Burada gözetilmesi gereken temel kriter, öğrenci ve işçi gençliğin sorun ve duyarlılık noktalarının esas alınması ve taleplerin ortaklaştırılacak bir eksende somutlanmasıdır. Okulların kapılarının işçi-emekçi çocuklarına kapatılması, eğitimin paralı hale getirilmesi, işsizlik, insanlık dışı çalışma ve yaşam koşulları, temel sorunlar olarak önplana çıkmaktadır. Bu sorunlar üzerinden kampanyada öne çıkacak talepler; “Parasız eğitim-parasız sağlık!”, “Okulların kapıları işçi-emekçi çocuklarına kapatılamaz!”, “Herkese iş, tüm çalışanlara işgüvencesi!” vb.’dir.

Ancak, “Öğrenciye iş, genç işçiye eğitim hakkı!” talebi kampanyada öne çıkarılması gereken temel talep olacaktır. Çünkü bu talep her iki gençlik kesiminin temel sorunlarını özlü ve birleşik bir biçimde formüle etmektedir. Yürütülecek kampanyanın temel politik eksenini bu talep oluşturacaktır. Elbette, alanların özgüllüğüne göre bu farklı biçimler alabilecektir. Diğer talep ve sorunlar kampanyada öne çıkarılıp işlenebilecektir. Çalışma yürütülen kitlenin durumu, eğilimleri, duyarlılıkları ile dönemin ortaya çıkardığı gelişmelere göre çalışmanın içeriği ve istemleri farklılaşabilir. Bu istemler üzerine gençlik harekete geçirilebilir. Örneğin bir Sivas anması üzerinden çalışma yürütülen alandaki kitlenin duyarlılığı geliştirilebilinir, varolan duyarlılık üzerinden etkinlikler örgütlenebilir. Bu, yeri gelir anti-faşist bir duyarlılık olabilir, yeri gelir hücre tipi saldırısına karşıtlık olabilir. Kısaca gençliğin tüm duyarlılıklarına seslenebilmeli, gençliğin kendi sorunları temelinde artan duyarlılığı ve bilincini toplumsal-siyasal bir çerçeveye ulaştıracak her olanağı ustalıkla kullanabilmeliyiz.

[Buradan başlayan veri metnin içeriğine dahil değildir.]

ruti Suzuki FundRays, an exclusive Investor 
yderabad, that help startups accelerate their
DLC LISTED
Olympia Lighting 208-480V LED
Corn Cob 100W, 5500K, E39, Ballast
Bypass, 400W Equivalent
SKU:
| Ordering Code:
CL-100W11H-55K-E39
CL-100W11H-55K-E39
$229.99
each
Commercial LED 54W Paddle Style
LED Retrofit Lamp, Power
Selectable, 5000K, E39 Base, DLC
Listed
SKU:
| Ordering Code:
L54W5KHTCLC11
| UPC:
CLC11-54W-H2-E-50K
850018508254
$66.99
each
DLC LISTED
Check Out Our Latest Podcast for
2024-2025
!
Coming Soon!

Kampanyada gençlik kitlesine seslenme, temel sorunlar etrafında birleştirip harekete geçirme doğrultusunda kullanabileceğimiz her araç ve yöntemi kullanmalıyız. Merkezi ve yerel bildiri, afiş, pul, kuş gibi ajitasyon-propaganda araçlarının yaygın ve sürekli bir biçimde kullanılmasının yanısıra, anketler, panel, seminer, gezi, imza kampanyası vb. kullanacağımız diğer bazı araçlardır. Bu araçları zenginleştirmek, alanın özgüllüğüne göre inisiyatifli ve yaratıcı bir şekilde kullanmak temel önemde bir sorundur.

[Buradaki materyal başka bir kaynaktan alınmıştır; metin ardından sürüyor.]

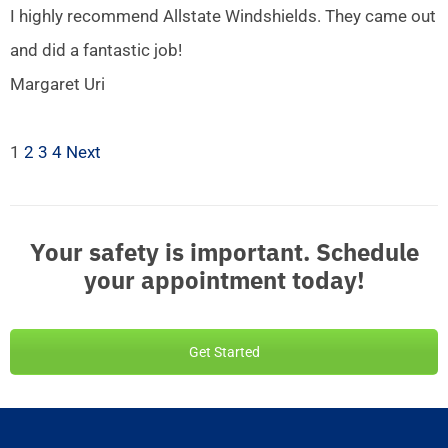
I highly recommend Allstate Windshields. They came out
and did a fantastic job!
Margaret Uri
1
2
3
4
Next
Your safety is important. Schedule
your appointment today!
Get Started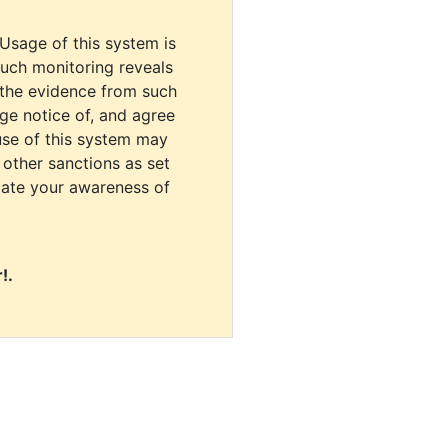
 Usage of this system is
uch monitoring reveals
 the evidence from such
dge notice of, and agree
use of this system may
r other sanctions as set
cate your awareness of
!.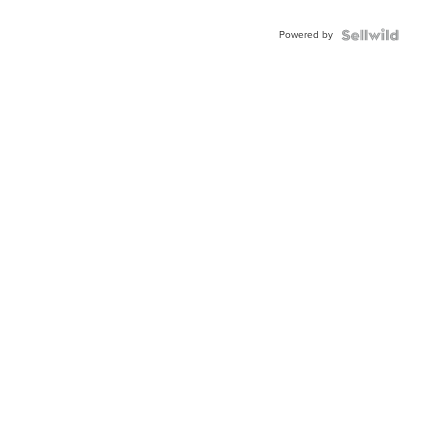
Adjustable
Buckle
Powered by
Clo...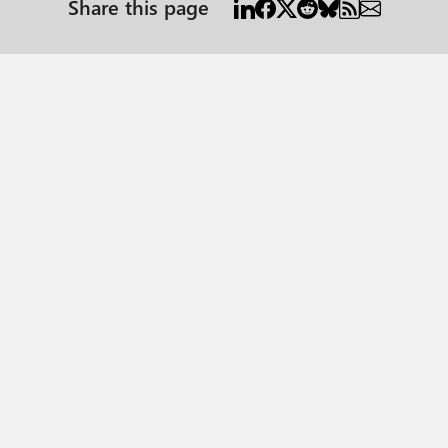
Share this page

Temel talepler etrafında yaratılacak etki, geliştirilecek duyarlılıkların örgütlenmesi bir diğer temel sorundur. Geniş gençlik güçlerini platform, komite gibi örgütlenmelerde birleştirmek, hem çalışmanın bu geniş gençlik güçlerine maledilmesi, hem de etki ve gücünün artması anlamına gelecektir. Kampanyada izleyeceğimiz hat kitlenin duyarlılıklarının ve eğilimlerinin tespiti, bu tespit üzerinden yüklenilecek hedeflerin saptanması, sorunların teşhiri, taleplerin gençlik kitlesine taşınarak duyarlılıkların geliştirilmesi, bu süreç içerisinde gençlik güçlerinin geniş zeminli platformlarda birleştirilmesi ve bu güçlerin çalışmanın asli dayanağı haline getirilmesi biçiminde yürüyecektir.

Yaz çalışması gençlik hareketine dönük önderlik iddiamızın sınanacağı bir süreçtir. Tüm güçlerimiz bu sürece bu bilinçle yaklaşmalı, yüksek bir çalışma temposu ve etkin bir çalışma düzeyi sergilemek için görev ve sorumluluklara dört elle sarılmalıdırlar.